Let Them Speak

The city council does not understand the importance of allowing the public to speak.

As long as this situation is allowed to exist, there will be chaos at public meetings.

If a continuing effort by the council is made to constrain public expression at public meetings several results are likely to occur. One result of Council President John Hanlon’s old school effort to preside over public meetings like a disciplinarian is that he is meeting a new public that has no interest in following his archaic rules.

Hanlon also needs to carefully read the ordinance governing public speaking sessions which occur before the start of the twice monthly council meetings.

Coming before the council is made agonizing for those on the other side of the mayor because they risk retaliation and or the loss of their city jobs for speaking out.

In addition, the council tends to respect the rights of those who approve of Anthony DiPierro’s racist behavior while disapproving of those who ask for his resignation.

The council’s near to absolute silence regarding whether or not DiPierro should continue or should resign is a big part of the problem.

The council is proving itself to be a rubber stamp for the mayor.

The council does not act independently of the mayor.

In fact, the council reveals a tendency to consider nothingness over substance nearly every time.

The half of the city that voted against the re-election of Mayor Carlo DeMaria is in approval of public speakers having their say as allowed by the city ordinance.

The half of the city that voted for the mayor, and especially those on the council who do his bidding, stand opposed to the extended public speaking sessions.

Many councilors genuinely believe there is something unjust about residents having their say before the council.

Such thinking is an insult to good government.

Such thinking is an insult to most free thinking people’s intelligence and sense of what is right and what is wrong.

Mr. Hanlon, and the others, except for Councilors Stephanie Smith and Mike Marchese, believes the public should be seen but not heard.

The public speaking out to the council about how the council is a do nothing mouthpiece for the mayor is a situation that should not be allowed.

This explains Hanlon’s near hysteria to control meetings in the forlorn hope he can mitigate the rising crush of residents crying out for council action about racism, sexism, theft and every form of municipal corruption.

Instead of silence and subservience to the mayor’s shameful behavior, public speakers are demanding action from the council.

Yet the council remains unresponsive.

Removing the mayor’s fake longevity payment of $40,000 a year when it should have been $2,500, should have been considered a high moment for the council – but it wasn’t.

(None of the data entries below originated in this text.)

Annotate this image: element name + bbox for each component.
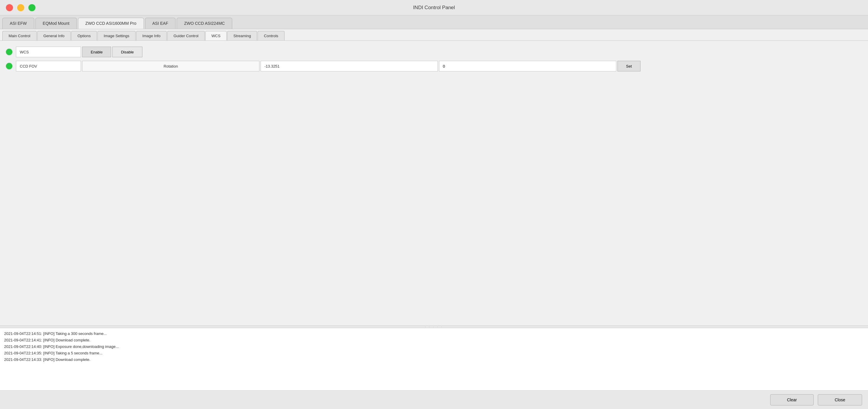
log-entry: 2021-09-04T22:14:33: [INFO] Download com…: [4, 356, 864, 363]
close-window-button[interactable]: [6, 4, 13, 11]
set-button[interactable]: Set: [617, 61, 641, 71]
footer: Clear Close: [0, 390, 868, 409]
panel-tabs: Main Control General Info Options Image …: [0, 29, 868, 41]
tab-streaming[interactable]: Streaming: [227, 31, 257, 40]
wcs-label: WCS: [16, 47, 81, 57]
tab-image-info[interactable]: Image Info: [136, 31, 167, 40]
tab-image-settings[interactable]: Image Settings: [97, 31, 135, 40]
device-tab-asi-efw[interactable]: ASI EFW: [2, 18, 34, 29]
log-entry: 2021-09-04T22:14:51: [INFO] Taking a 300…: [4, 331, 864, 337]
tab-wcs[interactable]: WCS: [205, 31, 226, 40]
close-button[interactable]: Close: [818, 394, 862, 405]
rotation-input[interactable]: [439, 61, 616, 71]
window-title: INDI Control Panel: [413, 5, 455, 11]
ccd-fov-status-dot: [6, 63, 12, 69]
device-tab-zwo-ccd-asi224mc[interactable]: ZWO CCD ASI224MC: [177, 18, 232, 29]
ccd-fov-label: CCD FOV: [16, 61, 81, 71]
tab-controls[interactable]: Controls: [258, 31, 284, 40]
log-entry: 2021-09-04T22:14:40: [INFO] Exposure don…: [4, 343, 864, 350]
disable-button[interactable]: Disable: [112, 47, 142, 57]
log-scroll-wrapper: 2021-09-04T22:14:51: [INFO] Taking a 300…: [0, 328, 868, 390]
ccd-fov-row: CCD FOV Rotation -13.3251 Set: [6, 61, 862, 71]
log-content[interactable]: 2021-09-04T22:14:51: [INFO] Taking a 300…: [0, 328, 868, 390]
window-controls: [6, 4, 35, 11]
minimize-window-button[interactable]: [17, 4, 24, 11]
tab-general-info[interactable]: General Info: [37, 31, 71, 40]
device-tab-zwo-ccd-asi1600mm[interactable]: ZWO CCD ASI1600MM Pro: [78, 18, 144, 29]
log-resizer[interactable]: · · · · ·: [0, 326, 868, 328]
rotation-label: Rotation: [82, 61, 259, 71]
title-bar: INDI Control Panel: [0, 0, 868, 15]
log-area: · · · · · 2021-09-04T22:14:51: [INFO] Ta…: [0, 326, 868, 390]
device-tab-asi-eaf[interactable]: ASI EAF: [145, 18, 176, 29]
clear-button[interactable]: Clear: [770, 394, 814, 405]
wcs-status-dot: [6, 49, 12, 55]
log-entry: 2021-09-04T22:14:41: [INFO] Download com…: [4, 337, 864, 343]
rotation-value: -13.3251: [260, 61, 438, 71]
tab-guider-control[interactable]: Guider Control: [167, 31, 205, 40]
tab-main-control[interactable]: Main Control: [2, 31, 37, 40]
log-entry: 2021-09-04T22:14:35: [INFO] Taking a 5 s…: [4, 350, 864, 356]
tab-options[interactable]: Options: [71, 31, 97, 40]
maximize-window-button[interactable]: [28, 4, 35, 11]
main-content: WCS Enable Disable CCD FOV Rotation -13.…: [0, 41, 868, 326]
device-tab-eqmod-mount[interactable]: EQMod Mount: [35, 18, 77, 29]
enable-button[interactable]: Enable: [82, 47, 111, 57]
wcs-row: WCS Enable Disable: [6, 47, 862, 57]
device-tabs: ASI EFW EQMod Mount ZWO CCD ASI1600MM Pr…: [0, 15, 868, 29]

Nearly everyone on the council understood that the $40,000 payment to the mayor yearly was a fake or a fraud or both.

Now that the mayor has proven that contention by not taking the payment this year, the council felt justified in stripping him of the payment.

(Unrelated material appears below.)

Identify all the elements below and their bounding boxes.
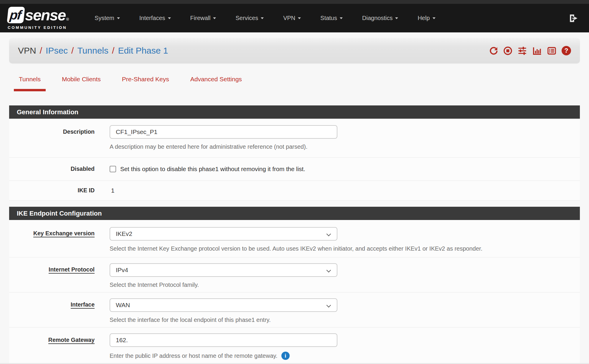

However, the council refuses to broach the subject of the mayor paying back the money he already received.

Only the public speakers will do this.

That is why Hanlon doesn’t want them to speak.

Hanlon is more concerned doing the mayor’s bidding than righting a wrong.

At 88, Hanlon does an admirable job but in this instance, he is staining his reputation trying to disrupt the council’s public speaking sessions.

At the last meeting, the public became vocally and physically disobedient, shouting and yelling at the council as the council tried to pretend that the public speaking session was over.

We urge the public speakers to exercise their right to speak to the council to address their complaints.

It is about time the city council spoke up about racism.

It is about time the council asks its colleague Anthony DiPierro to take a hike and to take with him his venal form of racism and hate.

To do anything less, is a crime for this city council.

In fact, doing nothing is the crime.